TASK DIRECTIONS -> Down to the last line, output the records below exactly.

==== TASK DATA

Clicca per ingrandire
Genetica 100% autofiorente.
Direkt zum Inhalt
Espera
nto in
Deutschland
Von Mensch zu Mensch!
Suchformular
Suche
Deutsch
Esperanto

========

REPLY TO THE EXERCISE ->
Clicca per ingrandire
Genetica 100% autofiorente.
Direkt zum Inhalt
Espera
nto in
Deutschland
Von Mensch zu Mensch!
Suchformular
Suche
Deutsch
Esperanto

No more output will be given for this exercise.